Open source Differentiable ODE Solving Infrastructure
This work provides an incremental improvement by making existing ODE solving methods more accessible and efficient for researchers in fields like physics, chemistry, and biology.
The authors integrated GPU-accelerated, differentiable ODE solvers into the open-source DeepChem framework to make these tools accessible for modeling dynamic systems, achieving high accuracy with mean squared errors from 10^-4 to 10^-6 and scalability for systems with up to 100 compartments.

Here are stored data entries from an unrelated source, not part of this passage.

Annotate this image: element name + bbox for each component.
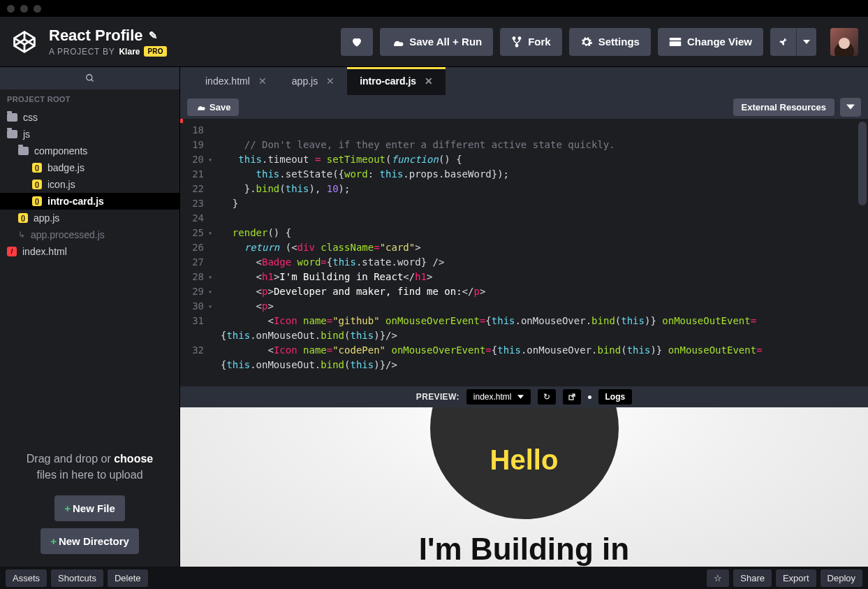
svg-line-9: [91, 79, 93, 81]
tab-index-html[interactable]: index.html✕: [193, 67, 279, 95]
close-icon[interactable]: ✕: [326, 75, 334, 87]
editor-marker: [180, 119, 183, 123]
html-file-icon: /: [7, 247, 17, 256]
preview-file-select[interactable]: index.html: [466, 389, 531, 405]
folder-icon: [18, 147, 29, 155]
author-link[interactable]: Klare: [119, 47, 140, 57]
file-sidebar: PROJECT ROOT css js components ()badge.j…: [0, 67, 180, 567]
editor-scrollbar[interactable]: [858, 122, 867, 384]
preview-toolbar: PREVIEW: index.html ↻ Logs: [180, 386, 868, 407]
choose-link[interactable]: choose: [114, 453, 153, 465]
svg-point-3: [513, 37, 515, 39]
logs-button[interactable]: Logs: [598, 389, 633, 405]
dropzone-text-1: Drag and drop or: [27, 453, 114, 465]
shortcuts-button[interactable]: Shortcuts: [51, 569, 103, 587]
line-gutter: 18 19 20 21 22 23 24 25 26 27 28 29 30 3…: [180, 119, 208, 386]
app-header: React Profile ✎ A PROJECT BY Klare PRO S…: [0, 17, 868, 67]
dropzone-text-2: files in here to upload: [36, 469, 142, 481]
svg-point-5: [516, 44, 518, 46]
preview-refresh-button[interactable]: ↻: [538, 389, 556, 405]
preview-pane[interactable]: Hello I'm Building in: [180, 407, 868, 567]
svg-rect-7: [670, 41, 682, 46]
editor-toolbar: Save External Resources: [180, 95, 868, 119]
code-editor[interactable]: 18 19 20 21 22 23 24 25 26 27 28 29 30 3…: [180, 119, 868, 386]
close-icon[interactable]: ✕: [425, 75, 433, 87]
file-index-html[interactable]: /index.html: [0, 243, 179, 260]
file-icon-js[interactable]: ()icon.js: [0, 176, 179, 193]
new-directory-button[interactable]: +New Directory: [41, 528, 139, 554]
svg-point-8: [86, 74, 91, 80]
project-title[interactable]: React Profile: [49, 27, 143, 45]
folder-icon: [7, 130, 17, 138]
export-button[interactable]: Export: [776, 569, 816, 587]
main-panel: index.html✕ app.js✕ intro-card.js✕ Save …: [180, 67, 868, 567]
window-minimize-dot[interactable]: [20, 5, 28, 13]
window-zoom-dot[interactable]: [34, 5, 41, 13]
deploy-button[interactable]: Deploy: [821, 569, 862, 587]
save-button[interactable]: Save: [187, 99, 239, 116]
folder-css[interactable]: css: [0, 109, 179, 126]
preview-label: PREVIEW:: [416, 392, 459, 402]
preview-heading: I'm Building in: [419, 532, 629, 567]
tab-app-js[interactable]: app.js✕: [279, 67, 347, 95]
file-badge-js[interactable]: ()badge.js: [0, 159, 179, 176]
pin-dropdown-button[interactable]: [797, 28, 816, 56]
delete-button[interactable]: Delete: [108, 569, 148, 587]
code-content[interactable]: // Don't leave, if they enter a differen…: [208, 119, 868, 386]
svg-rect-6: [670, 38, 682, 41]
js-file-icon: (): [32, 180, 42, 189]
new-file-button[interactable]: +New File: [54, 495, 125, 521]
preview-popout-button[interactable]: [563, 389, 581, 405]
star-button[interactable]: ☆: [707, 569, 729, 587]
bottom-bar: Assets Shortcuts Delete ☆ Share Export D…: [0, 567, 868, 589]
file-app-processed-js[interactable]: ↳app.processed.js: [0, 226, 179, 243]
user-avatar[interactable]: [830, 28, 858, 56]
file-tree: css js components ()badge.js ()icon.js (…: [0, 109, 179, 260]
folder-icon: [7, 113, 17, 122]
folder-components[interactable]: components: [0, 143, 179, 159]
file-app-js[interactable]: ()app.js: [0, 210, 179, 226]
change-view-button[interactable]: Change View: [658, 28, 763, 56]
assets-button[interactable]: Assets: [6, 569, 47, 587]
star-icon: ☆: [714, 573, 722, 583]
edit-title-icon[interactable]: ✎: [149, 29, 158, 42]
project-root-label: PROJECT ROOT: [0, 89, 179, 109]
js-file-icon: (): [18, 213, 28, 223]
tab-intro-card-js[interactable]: intro-card.js✕: [347, 67, 446, 95]
generated-file-icon: ↳: [18, 230, 25, 240]
sidebar-search-button[interactable]: [0, 67, 179, 89]
heart-button[interactable]: [341, 28, 373, 56]
codepen-logo[interactable]: [10, 27, 39, 57]
window-close-dot[interactable]: [7, 5, 15, 13]
preview-badge-text: Hello: [490, 444, 559, 476]
editor-tabs: index.html✕ app.js✕ intro-card.js✕: [180, 67, 868, 95]
pro-badge: PRO: [144, 46, 166, 57]
js-file-icon: (): [32, 163, 42, 173]
external-resources-button[interactable]: External Resources: [733, 99, 834, 116]
preview-badge-circle: Hello: [430, 407, 619, 519]
fork-button[interactable]: Fork: [500, 28, 562, 56]
js-file-icon: (): [32, 196, 42, 206]
editor-options-button[interactable]: [840, 98, 861, 117]
file-intro-card-js[interactable]: ()intro-card.js: [0, 193, 179, 210]
window-titlebar: [0, 0, 868, 17]
preview-status-dot: [588, 395, 591, 399]
folder-js[interactable]: js: [0, 126, 179, 143]
svg-point-4: [519, 37, 521, 39]
save-all-run-button[interactable]: Save All + Run: [380, 28, 493, 56]
settings-button[interactable]: Settings: [569, 28, 651, 56]
project-by-label: A PROJECT BY: [49, 47, 115, 57]
pin-button[interactable]: [770, 28, 797, 56]
share-button[interactable]: Share: [733, 569, 772, 587]
close-icon[interactable]: ✕: [258, 75, 267, 87]
upload-dropzone[interactable]: Drag and drop or choose files in here to…: [0, 435, 179, 567]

Ordinary Differential Equations (ODEs) are widely used in physics, chemistry, and biology to model dynamic systems, including reaction kinetics, population dynamics, and biological processes. In this work, we integrate GPU-accelerated ODE solvers into the open-source DeepChem framework, making these tools easily accessible. These solvers support multiple numerical methods and are fully differentiable, enabling easy integration into more complex differentiable programs. We demonstrate the capabilities of our implementation through experiments on Lotka-Volterra predator-prey dynamics, pharmacokinetic compartment models, neural ODEs, and solving PDEs using reaction-diffusion equations. Our solvers achieved high accuracy with mean squared errors ranging from $10^{-4}$ to $10^{-6}$ and showed scalability in solving large systems with up to 100 compartments.